I haven't heard a good case that developers are born with an inalienable right to write any code they want for any platform they want. It devalues the very concept of rights you're arguing for when people claim anything they'd like to do as a "right".
Whether Apple's recent move is a good decision or not is totally up for debate. As is whether the change is distasteful or offensive. But whether it's a "valid business decision [because it violates some God-given right]" is not.
"I haven't heard a good case that developers are born with an inalienable right to write any code they want for any platform they want."
Probably because I can't think of a single time when this has been an issue. The argument isn't over what Apple can do. It's that Apple is dictating how developers are allowed to develop their applications. This isn't about writing Java apps that will run on the iPhone. It's about writing Objective-C apps using whatever tools we want that will run on the iPhone.
"As is whether the change is distasteful or offensive."
It's about writing Objective-C apps using whatever tools we want that will run on the iPhone.
Exactly. And that's not a natural right. And Apple not allowing it is a valid business decision (whether it's a good one for Apple's bottom line or a good one morally—or whether it even is a moral question—is up for debate). That's all I'm saying. Let's use reasonable terms so our debate is sensible and valid.
Apple is making the wrong business decision now. However like adobe they have the right to make that decision.

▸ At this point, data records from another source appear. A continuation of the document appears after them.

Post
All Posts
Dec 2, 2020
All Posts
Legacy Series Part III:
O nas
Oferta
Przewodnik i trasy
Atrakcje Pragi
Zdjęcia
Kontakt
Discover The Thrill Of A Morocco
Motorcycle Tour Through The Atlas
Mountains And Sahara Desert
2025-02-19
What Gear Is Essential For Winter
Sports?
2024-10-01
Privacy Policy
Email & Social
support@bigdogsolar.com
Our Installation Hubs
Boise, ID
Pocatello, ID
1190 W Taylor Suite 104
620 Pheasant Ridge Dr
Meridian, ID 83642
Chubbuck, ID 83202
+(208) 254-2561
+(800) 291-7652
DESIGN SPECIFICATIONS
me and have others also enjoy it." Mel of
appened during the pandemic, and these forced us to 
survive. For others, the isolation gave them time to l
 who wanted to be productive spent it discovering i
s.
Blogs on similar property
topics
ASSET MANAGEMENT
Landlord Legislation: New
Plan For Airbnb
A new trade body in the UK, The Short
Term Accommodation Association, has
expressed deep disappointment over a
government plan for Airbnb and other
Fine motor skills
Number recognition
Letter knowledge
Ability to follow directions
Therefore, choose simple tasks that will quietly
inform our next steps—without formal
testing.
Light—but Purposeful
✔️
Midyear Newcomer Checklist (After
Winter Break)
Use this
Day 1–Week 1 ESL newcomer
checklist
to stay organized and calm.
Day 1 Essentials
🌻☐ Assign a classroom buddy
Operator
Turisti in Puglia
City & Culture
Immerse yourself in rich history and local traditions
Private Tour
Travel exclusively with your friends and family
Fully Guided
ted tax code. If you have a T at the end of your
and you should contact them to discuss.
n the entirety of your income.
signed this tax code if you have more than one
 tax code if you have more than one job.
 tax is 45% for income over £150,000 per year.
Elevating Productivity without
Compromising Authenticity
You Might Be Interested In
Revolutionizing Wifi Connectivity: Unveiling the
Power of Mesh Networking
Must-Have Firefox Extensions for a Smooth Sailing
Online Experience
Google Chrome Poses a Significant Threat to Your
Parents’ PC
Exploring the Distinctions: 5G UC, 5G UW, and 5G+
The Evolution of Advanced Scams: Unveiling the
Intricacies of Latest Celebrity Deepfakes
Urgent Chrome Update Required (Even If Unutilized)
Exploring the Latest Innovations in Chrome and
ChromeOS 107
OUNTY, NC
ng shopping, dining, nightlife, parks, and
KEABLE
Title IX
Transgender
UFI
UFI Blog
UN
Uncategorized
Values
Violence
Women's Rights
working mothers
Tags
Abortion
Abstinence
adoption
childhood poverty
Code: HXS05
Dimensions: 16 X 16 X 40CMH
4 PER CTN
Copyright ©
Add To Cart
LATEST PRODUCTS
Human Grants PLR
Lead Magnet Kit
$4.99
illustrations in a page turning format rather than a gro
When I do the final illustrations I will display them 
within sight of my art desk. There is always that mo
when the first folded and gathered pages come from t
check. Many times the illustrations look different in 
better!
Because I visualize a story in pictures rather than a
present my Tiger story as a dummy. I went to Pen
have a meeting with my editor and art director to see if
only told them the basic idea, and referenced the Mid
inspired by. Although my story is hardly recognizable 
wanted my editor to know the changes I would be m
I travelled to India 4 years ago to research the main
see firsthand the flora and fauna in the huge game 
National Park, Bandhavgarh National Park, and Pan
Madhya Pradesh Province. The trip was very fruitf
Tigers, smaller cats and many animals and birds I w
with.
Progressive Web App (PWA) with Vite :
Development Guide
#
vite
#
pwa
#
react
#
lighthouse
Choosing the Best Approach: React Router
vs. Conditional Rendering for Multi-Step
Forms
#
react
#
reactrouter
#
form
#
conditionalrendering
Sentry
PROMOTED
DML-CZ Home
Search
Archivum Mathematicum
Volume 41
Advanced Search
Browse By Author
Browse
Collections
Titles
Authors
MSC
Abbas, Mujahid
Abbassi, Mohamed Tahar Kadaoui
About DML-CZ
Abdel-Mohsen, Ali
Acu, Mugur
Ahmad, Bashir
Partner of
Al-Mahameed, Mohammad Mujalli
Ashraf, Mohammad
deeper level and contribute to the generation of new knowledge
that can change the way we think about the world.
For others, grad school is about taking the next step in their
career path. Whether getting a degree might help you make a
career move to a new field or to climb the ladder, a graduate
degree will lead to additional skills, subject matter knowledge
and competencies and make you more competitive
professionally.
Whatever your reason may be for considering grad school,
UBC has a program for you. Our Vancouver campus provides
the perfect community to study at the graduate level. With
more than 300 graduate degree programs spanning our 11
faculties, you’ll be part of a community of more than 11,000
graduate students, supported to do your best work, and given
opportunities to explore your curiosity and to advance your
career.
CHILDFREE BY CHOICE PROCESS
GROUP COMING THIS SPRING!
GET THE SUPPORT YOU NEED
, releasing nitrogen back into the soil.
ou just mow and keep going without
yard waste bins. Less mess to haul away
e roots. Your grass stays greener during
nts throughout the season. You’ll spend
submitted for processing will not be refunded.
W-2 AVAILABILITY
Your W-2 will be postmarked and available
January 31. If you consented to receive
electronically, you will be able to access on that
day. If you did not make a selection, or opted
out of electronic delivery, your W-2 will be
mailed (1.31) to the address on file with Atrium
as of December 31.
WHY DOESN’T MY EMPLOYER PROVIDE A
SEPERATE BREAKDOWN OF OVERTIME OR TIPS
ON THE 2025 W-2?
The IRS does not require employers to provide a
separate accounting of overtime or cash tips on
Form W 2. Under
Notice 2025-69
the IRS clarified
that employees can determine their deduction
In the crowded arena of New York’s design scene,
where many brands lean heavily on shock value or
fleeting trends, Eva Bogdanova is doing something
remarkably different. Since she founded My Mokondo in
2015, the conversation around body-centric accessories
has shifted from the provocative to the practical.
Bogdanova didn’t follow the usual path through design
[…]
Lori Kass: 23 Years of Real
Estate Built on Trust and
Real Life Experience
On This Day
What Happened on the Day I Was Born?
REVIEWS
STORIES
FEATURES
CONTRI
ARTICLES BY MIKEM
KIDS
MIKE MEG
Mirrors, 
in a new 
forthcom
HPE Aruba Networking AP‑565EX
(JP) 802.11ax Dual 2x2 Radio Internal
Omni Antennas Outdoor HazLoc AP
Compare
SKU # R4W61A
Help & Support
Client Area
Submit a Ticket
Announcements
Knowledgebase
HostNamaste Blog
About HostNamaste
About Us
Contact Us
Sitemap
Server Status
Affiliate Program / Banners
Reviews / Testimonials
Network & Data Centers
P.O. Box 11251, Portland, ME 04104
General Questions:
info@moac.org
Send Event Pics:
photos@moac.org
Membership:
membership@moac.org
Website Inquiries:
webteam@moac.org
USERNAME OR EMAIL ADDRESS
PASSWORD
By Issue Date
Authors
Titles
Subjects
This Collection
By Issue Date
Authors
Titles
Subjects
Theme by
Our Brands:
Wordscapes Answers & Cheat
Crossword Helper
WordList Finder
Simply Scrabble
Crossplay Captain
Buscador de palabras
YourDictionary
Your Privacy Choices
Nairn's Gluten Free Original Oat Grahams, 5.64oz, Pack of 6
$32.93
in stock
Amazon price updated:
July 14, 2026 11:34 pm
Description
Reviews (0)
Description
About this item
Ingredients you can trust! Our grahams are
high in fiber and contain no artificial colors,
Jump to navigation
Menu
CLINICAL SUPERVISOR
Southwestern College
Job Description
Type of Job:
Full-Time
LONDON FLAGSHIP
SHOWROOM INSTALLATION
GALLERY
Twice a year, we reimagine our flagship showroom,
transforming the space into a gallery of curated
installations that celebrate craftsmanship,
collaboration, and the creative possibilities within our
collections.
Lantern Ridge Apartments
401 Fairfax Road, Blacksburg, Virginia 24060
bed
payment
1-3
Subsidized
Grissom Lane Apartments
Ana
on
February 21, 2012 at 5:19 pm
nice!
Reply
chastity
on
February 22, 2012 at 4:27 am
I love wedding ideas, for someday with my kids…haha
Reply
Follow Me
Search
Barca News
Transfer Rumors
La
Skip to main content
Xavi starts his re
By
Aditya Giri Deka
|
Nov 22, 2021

Note: Apple is doing the windows thing: Everyone developed for windows because that was the #1 platform. Then when people complain "oh there are no mac apps" guess why. Now the exact same thing is about the iPhone. The only difference is that Apple at some point decided that Microsoft was not evil enough and one-upped then with the app-approvals and the new TOS.
Apple is in the business of controlling its platform and that's how they think they can make money selling design driven consumer computer equipment. So, from that perspective, Apple's choice to have a restrictive list of supported languages makes perfect business sense too. Not saying I agree with Apple's choice, but it's theirs to make.
Frankly, it all makes business sense. Apple's decisions today are all part of their strategy to increase the pie, increase their piece of the pie, and create new pies.
People are analyzing the shit out of Steve Job's decisions as of late, but when you look at it from a business perspective, objectively, it all makes great sense.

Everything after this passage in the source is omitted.